Because of the seasonality of the Retail Industry, when comparing Growth in Revenue it should be compared with quarter to previous year quarter and year to previous year. We have the luxury of comparing Quarter over Quarter Growth with Bravada, but it would not be fair to compare a "out of season" revenue Quarter with an "In Season" revenue Quarter.
The growth from previous year quarter is how the Big board retail stocks do it as well. It is the reason why a Big Board Stock will still be showing a 10% growth Q1 even if their revenue is less then the previous Q4.
When comparing Bravada Q1 2013 I will be comparing it to the 2012 Q1 of $773,179.59 not the Q4 2012 of $1,239,246.06. Anything over the $773,179.59 2012 Q1 would be considered Bravada's "Growth."

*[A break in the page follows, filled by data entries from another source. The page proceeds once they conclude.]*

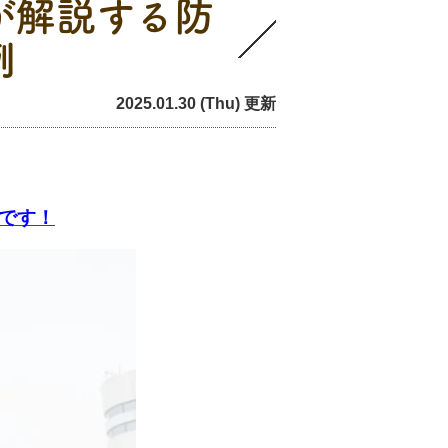
が解説する防
例
2025.01.30 (Thu) 更新
です！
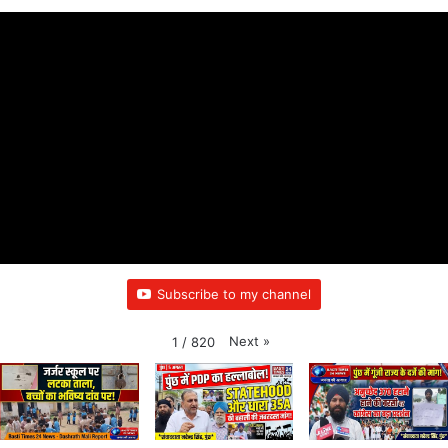
Subscribe to my channel
Next
»
1
/
820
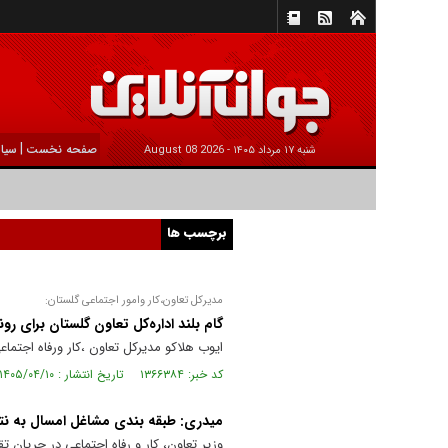
|
صفحه نخست
سیا
شنبه ۱۷ مرداد ۱۴۰۵ -
2026 August 08
برچسب ها
مدیرکل تعاون،کار وامور اجتماعی گلستان:
گام بلند اداره‌کل تعاون گلستان برای ر
ایوب هلاکو مدیرکل تعاون ،کار ورفاه اجتماعی گلستان از اجرای
کد خبر: ۱۳۶۶۳۸۴ تاریخ انتشار : ۱۴۰۵/۰۴/۱۰
میدری: طبقه بندی مشاغل امسال به ن
وزیر تعاون، کار و رفاه اجتماعی در جریان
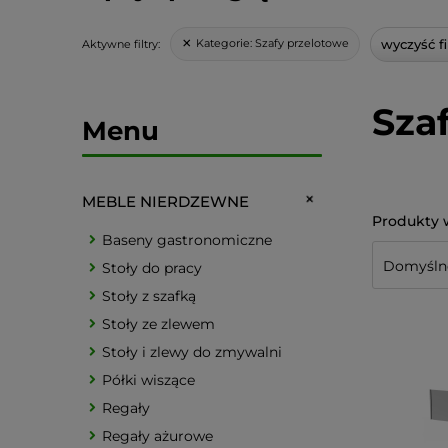
wyczyść fi
Kategorie:
Szafy przelotowe
Aktywne filtry:
Sza
Menu
MEBLE NIERDZEWNE
Baseny gastronomiczne
Stoły do pracy
Stoły z szafką
Stoły ze zlewem
Stoły i zlewy do zmywalni
Półki wiszące
Regały
Regały ażurowe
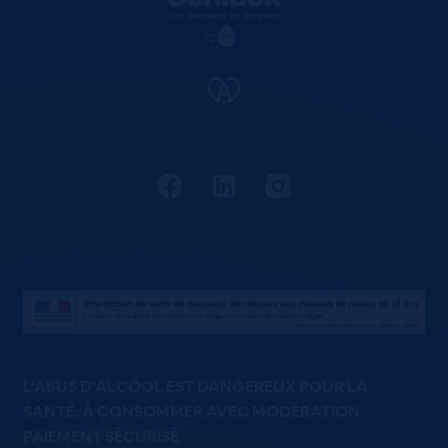
L'ABUS D'ALCOOL EST DANGEREUX POUR LA
SANTÉ. À CONSOMMER AVEC MODÉRATION
PAIEMENT SÉCURISÉ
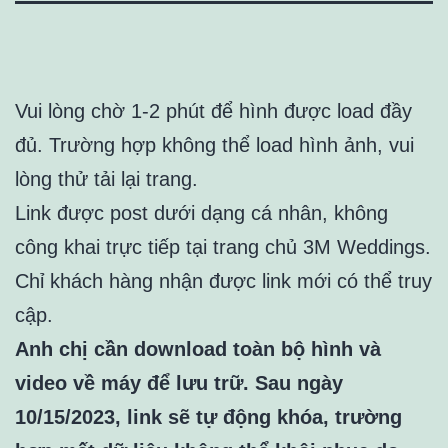
Vui lòng chờ 1-2 phút để hình được load đầy
đủ. Trường hợp không thể load hình ảnh, vui
lòng thử tải lại trang.
Link được post dưới dạng cá nhân, không
công khai trực tiếp tại trang chủ 3M Weddings.
Chỉ khách hàng nhận được link mới có thể truy
cập.
Anh chị cần download toàn bộ hình và
video về máy để lưu trữ. Sau ngày
10/15/2023, link sẽ tự động khóa, trường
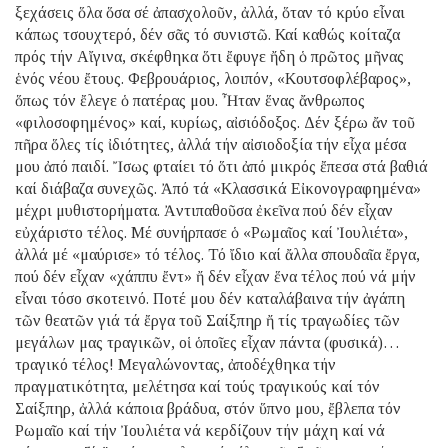
ξεχάσεις ὅλα ὅσα σέ ἀπασχολοῦν, ἀλλά, ὅταν τό κρύο εἶναι
κάπως τσουχτερό, δέν σᾶς τό συνιστῶ. Καί καθώς κοίταζα
πρός τήν Αἴγινα, σκέφθηκα ὅτι ἔφυγε ἤδη ὁ πρῶτος μῆνας
ἑνός νέου ἔτους. Φεβρουάριος, λοιπόν, «Κουτσοφλέβαρος»,
ὅπως τόν ἔλεγε ὁ πατέρας μου. Ἦταν ἕνας ἄνθρωπος
«φιλοσοφημένος» καί, κυρίως, αἰσιόδοξος. Δέν ξέρω ἄν τοῦ
πῆρα ὅλες τίς ἰδιότητες, ἀλλά τήν αἰσιοδοξία τήν εἶχα μέσα
μου ἀπό παιδί. Ἴσως φταίει τό ὅτι ἀπό μικρός ἔπεσα στά βαθιά
καί διάβαζα συνεχῶς. Ἀπό τά «Κλασσικά Εἰκονογραφημένα»
μέχρι μυθιστορήματα. Ἀντιπαθοῦσα ἐκεῖνα πού δέν εἶχαν
εὐχάριστο τέλος. Μέ συνήρπασε ὁ «Ρωμαῖος καί Ἰουλιέτα»,
ἀλλά μέ «μαύρισε» τό τέλος. Τό ἴδιο καί ἄλλα σπουδαῖα ἔργα,
πού δέν εἶχαν «χάππυ ἔντ» ἤ δέν εἶχαν ἕνα τέλος πού νά μήν
εἶναι τόσο σκοτεινό. Ποτέ μου δέν καταλάβαινα τήν ἀγάπη
τῶν θεατῶν γιά τά ἔργα τοῦ Σαίξπηρ ἤ τίς τραγωδίες τῶν
μεγάλων μας τραγικῶν, οἱ ὁποῖες εἶχαν πάντα (φυσικά)…
τραγικό τέλος! Μεγαλώνοντας, ἀποδέχθηκα τήν
πραγματικότητα, μελέτησα καί τούς τραγικούς καί τόν
Σαίξπηρ, ἀλλά κάποια βράδυα, στόν ὕπνο μου, ἔβλεπα τόν
Ρωμαῖο καί τήν Ἰουλιέτα νά κερδίζουν τήν μάχη καί νά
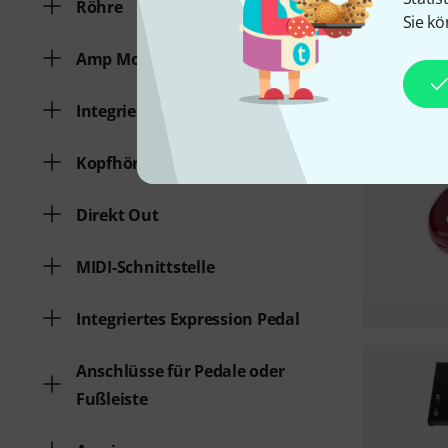
Röhre
Sie kö
Amp Modeling
Integrierte Effekte
Kopfhöreranschluss
Direkt Out
MIDI-Schnittstelle
Integriertes Expression Pedal
Anschlüsse für Pedale oder
Fußleiste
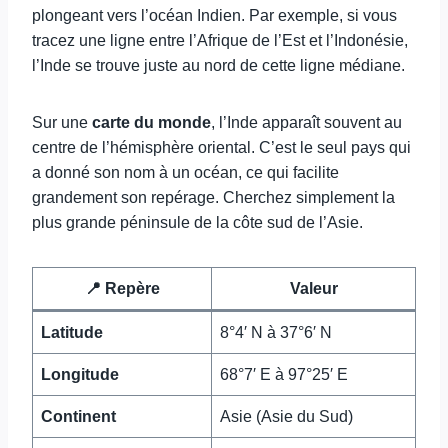
plongeant vers l’océan Indien. Par exemple, si vous
tracez une ligne entre l’Afrique de l’Est et l’Indonésie,
l’Inde se trouve juste au nord de cette ligne médiane.
Sur une
carte du monde
, l’Inde apparaît souvent au
centre de l’hémisphère oriental. C’est le seul pays qui
a donné son nom à un océan, ce qui facilite
grandement son repérage. Cherchez simplement la
plus grande péninsule de la côte sud de l’Asie.
📍 Repère
Valeur
Latitude
8°4′ N à 37°6′ N
Longitude
68°7′ E à 97°25′ E
Continent
Asie (Asie du Sud)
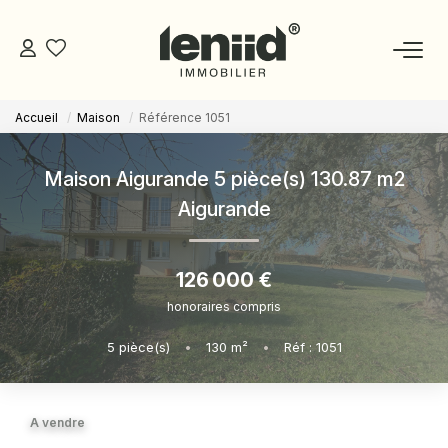
Accueil
Maison
Référence 1051
NOS BIENS
Maison Aigurande 5 pièce(s) 130.87 m2
ESTIMATION
Aigurande
NOS CONSEILLERS
126 000 €
honoraires compris
DEVENIR MANDATAIRE
5
pièce(s)
•
130
m²
•
Réf : 1051
ESPACE MANDATAIRE
A vendre
GESTION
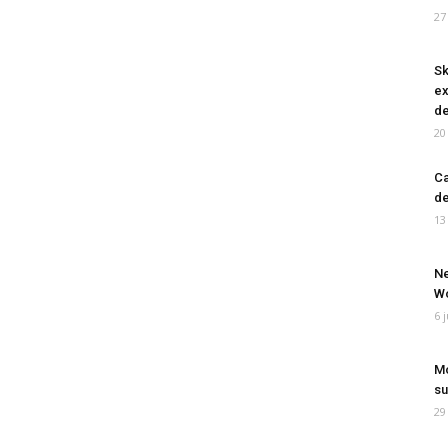
27
Sk
ex
de
20
Ca
de
13
Ne
Wo
6 
Mo
su
29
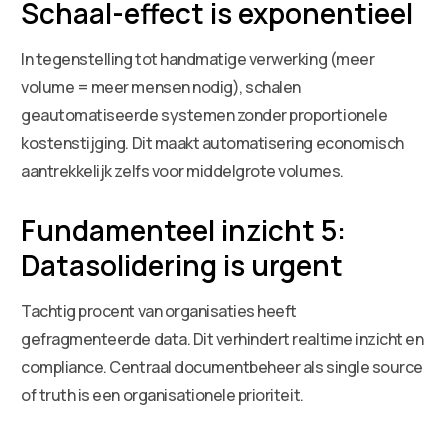
Schaal-effect is exponentieel
In tegenstelling tot handmatige verwerking (meer
volume = meer mensen nodig), schalen
geautomatiseerde systemen zonder proportionele
kostenstijging. Dit maakt automatisering economisch
aantrekkelijk zelfs voor middelgrote volumes.
Fundamenteel inzicht 5:
Datasolidering is urgent
Tachtig procent van organisaties heeft
gefragmenteerde data. Dit verhindert realtime inzicht en
compliance. Centraal documentbeheer als single source
of truth is een organisationele prioriteit.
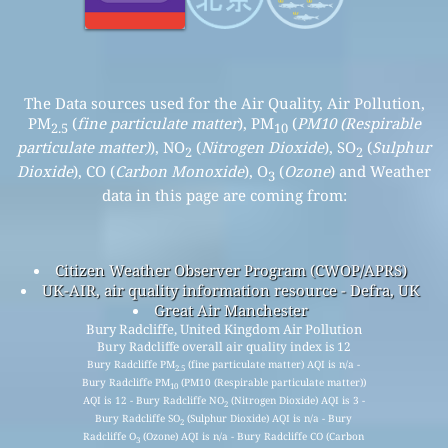
The Data sources used for the Air Quality, Air Pollution,
PM
(
fine particulate matter
), PM
(
PM10 (Respirable
2.5
10
particulate matter)
), NO
(
Nitrogen Dioxide
), SO
(
Sulphur
2
2
Dioxide
), CO (
Carbon Monoxide
), O
(
Ozone
) and Weather
3
data in this page are coming from:
Citizen Weather Observer Program (CWOP/APRS)
UK-AIR, air quality information resource - Defra, UK
Great Air Manchester
Bury Radcliffe, United Kingdom Air Pollution
Bury Radcliffe overall air quality index is 12
Bury Radcliffe PM
(fine particulate matter) AQI is n/a -
2.5
Bury Radcliffe PM
(PM10 (Respirable particulate matter))
10
AQI is 12 - Bury Radcliffe NO
(Nitrogen Dioxide) AQI is 3 -
2
Bury Radcliffe SO
(Sulphur Dioxide) AQI is n/a - Bury
2
Radcliffe O
(Ozone) AQI is n/a - Bury Radcliffe CO (Carbon
3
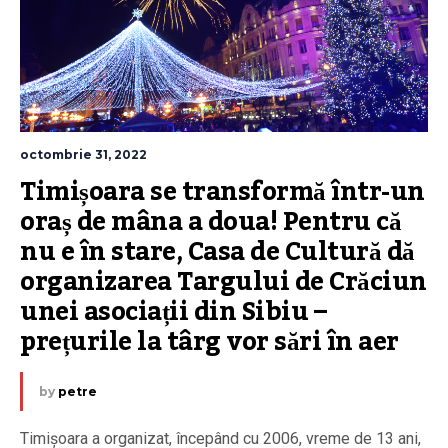
octombrie 31, 2022
Timișoara se transformă într-un 
oraș de mâna a doua! Pentru că 
nu e în stare, Casa de Cultură dă 
organizarea Targului de Crăciun 
unei asociații din Sibiu – 
prețurile la târg vor sări în aer
by
petre
Timișoara a organizat, începând cu 2006, vreme de 13 ani,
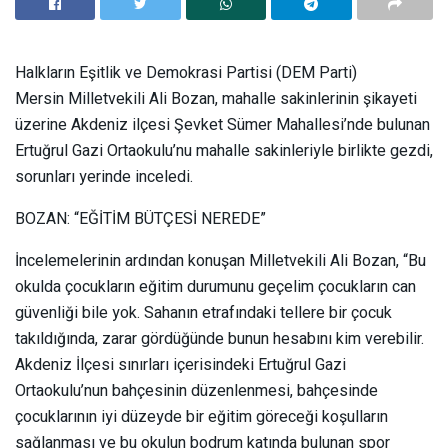
Halkların Eşitlik ve Demokrasi Partisi (DEM Parti)
Mersin Milletvekili Ali Bozan, mahalle sakinlerinin şikayeti
üzerine Akdeniz ilçesi Şevket Sümer Mahallesi’nde bulunan
Ertuğrul Gazi Ortaokulu’nu mahalle sakinleriyle birlikte gezdi,
sorunları yerinde inceledi.
BOZAN: “EĞİTİM BÜTÇESİ NEREDE”
İncelemelerinin ardından konuşan Milletvekili Ali Bozan, “Bu
okulda çocukların eğitim durumunu geçelim çocukların can
güvenliği bile yok. Sahanın etrafındaki tellere bir çocuk
takıldığında, zarar gördüğünde bunun hesabını kim verebilir.
Akdeniz İlçesi sınırları içerisindeki Ertuğrul Gazi
Ortaokulu’nun bahçesinin düzenlenmesi, bahçesinde
çocuklarının iyi düzeyde bir eğitim göreceği koşulların
sağlanması ve bu okulun bodrum katında bulunan spor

All of that being said I do believe that we sill see a stronger Q1 2013 then that of Q4 2012. Which is sensational because just meeting the 2012 Q4 would represent a 60% growth from the same quarter the year prior. Anything over Q4 2012 for Q1 2013 would be sensational by a company growth fundamental standpoint.
Make no mistake about it, THAT IS HUGE GROWTH JUST TO MEET 2012 Q4 of $1,239,246. I believe Bravada comes in Higher. Setting the Bar to high (which I am guilty of myself sometimes) is doing Bravada as a company a gross injustice.